### What the task asks
In the material below, find the line containing "court échange nous permettra de pose" and the line containing "es schnell voran!". Output those two lines and all lines between them exactly, without pictures.

### Given data
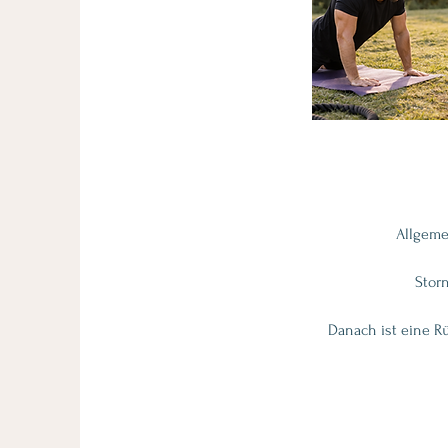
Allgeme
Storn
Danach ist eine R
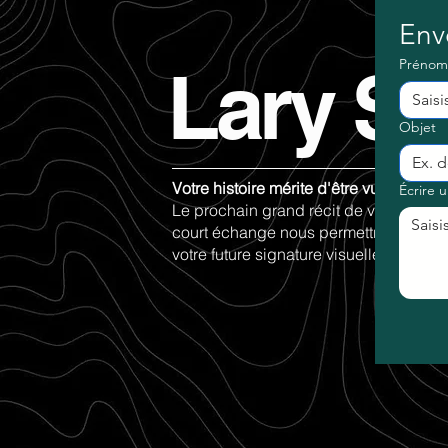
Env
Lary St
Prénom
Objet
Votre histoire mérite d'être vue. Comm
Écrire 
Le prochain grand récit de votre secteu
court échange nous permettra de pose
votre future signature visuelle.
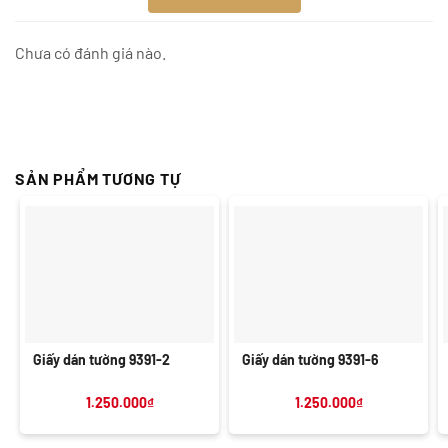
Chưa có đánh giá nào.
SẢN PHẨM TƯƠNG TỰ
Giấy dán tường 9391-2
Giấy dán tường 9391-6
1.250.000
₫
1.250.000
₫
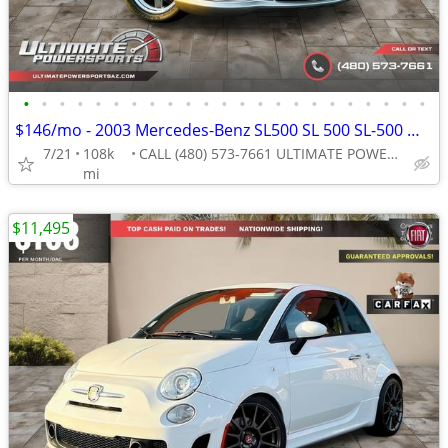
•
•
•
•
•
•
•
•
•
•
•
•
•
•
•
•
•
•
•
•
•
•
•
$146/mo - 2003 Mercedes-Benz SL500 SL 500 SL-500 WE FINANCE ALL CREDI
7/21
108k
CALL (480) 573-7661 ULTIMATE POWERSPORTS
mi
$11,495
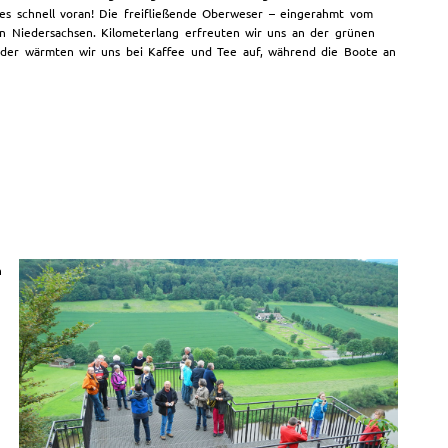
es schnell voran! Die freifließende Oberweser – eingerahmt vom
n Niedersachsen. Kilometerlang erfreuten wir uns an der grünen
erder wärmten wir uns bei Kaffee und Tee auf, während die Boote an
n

* * *

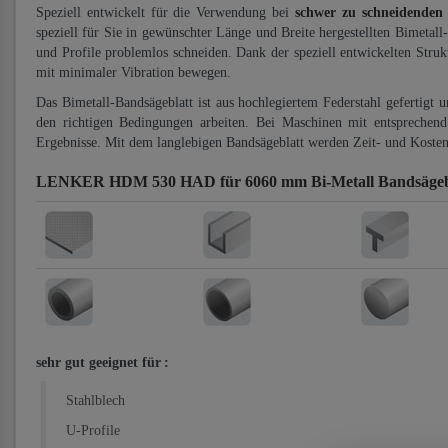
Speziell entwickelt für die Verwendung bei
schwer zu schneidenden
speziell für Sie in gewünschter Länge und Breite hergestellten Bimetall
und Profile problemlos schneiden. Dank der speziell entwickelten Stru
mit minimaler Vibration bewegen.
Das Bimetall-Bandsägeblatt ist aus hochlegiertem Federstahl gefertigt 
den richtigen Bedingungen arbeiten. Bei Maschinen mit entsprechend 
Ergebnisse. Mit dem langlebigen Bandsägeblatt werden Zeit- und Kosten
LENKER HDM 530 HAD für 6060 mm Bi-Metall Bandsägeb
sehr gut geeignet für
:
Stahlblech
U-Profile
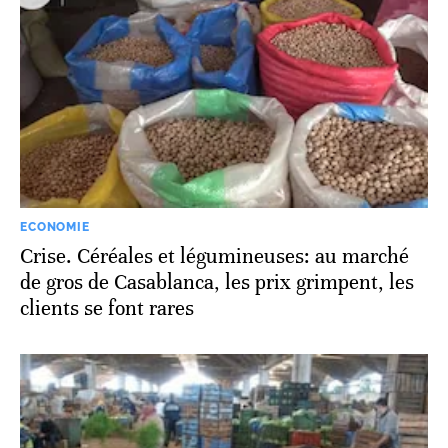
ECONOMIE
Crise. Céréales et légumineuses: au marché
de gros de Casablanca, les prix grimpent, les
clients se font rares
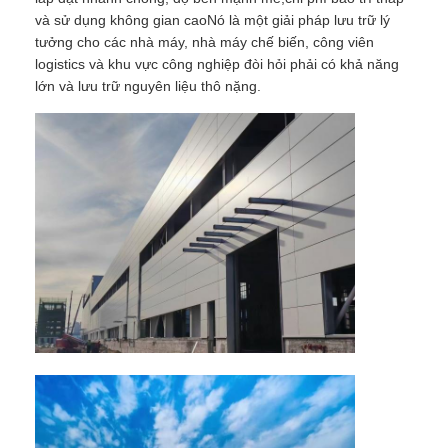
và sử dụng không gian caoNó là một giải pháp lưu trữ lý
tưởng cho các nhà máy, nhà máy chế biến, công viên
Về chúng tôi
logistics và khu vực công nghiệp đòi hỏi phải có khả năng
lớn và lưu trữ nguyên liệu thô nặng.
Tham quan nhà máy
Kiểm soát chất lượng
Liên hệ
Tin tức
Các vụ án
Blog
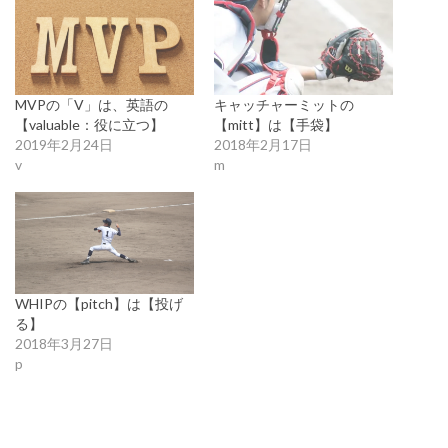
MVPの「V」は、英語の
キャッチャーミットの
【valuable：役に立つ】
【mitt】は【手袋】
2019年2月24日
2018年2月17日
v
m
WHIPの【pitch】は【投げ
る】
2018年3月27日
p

### Exercise answer
court échange nous permettra de pose
votre future signature visuelle.
Chưa có đánh giá nào.
SẢN PHẨM TƯƠNG TỰ
Giấy dán tường 9391-2
Giấy dán tường 9391-6
1.250.000
₫
1.250.000
₫
•
•
•
•
•
•
•
•
•
•
•
•
•
•
•
•
•
•
•
•
•
•
•
$146/mo - 2003 Mercedes-Benz SL500 SL 500 SL-500 WE FINANCE ALL CREDI
7/21
108k
CALL (480) 573-7661 ULTIMATE POWERSPORTS
mi
$11,495
es schnell voran! Die freifließende Oberweser – eingerahmt vom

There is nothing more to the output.